* **EXERCISE DATA**
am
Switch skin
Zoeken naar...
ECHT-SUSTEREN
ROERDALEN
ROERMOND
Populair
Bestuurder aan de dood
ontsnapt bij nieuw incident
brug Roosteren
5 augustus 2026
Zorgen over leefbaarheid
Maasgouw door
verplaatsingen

* **EXERCISE BRIEF**
Using the records above, please repeat the line with "5 augustus 2026" and every line after it exactly, and give no other text.

* **SOLUTION TO THIS TASK**
5 augustus 2026
Zorgen over leefbaarheid
Maasgouw door
verplaatsingen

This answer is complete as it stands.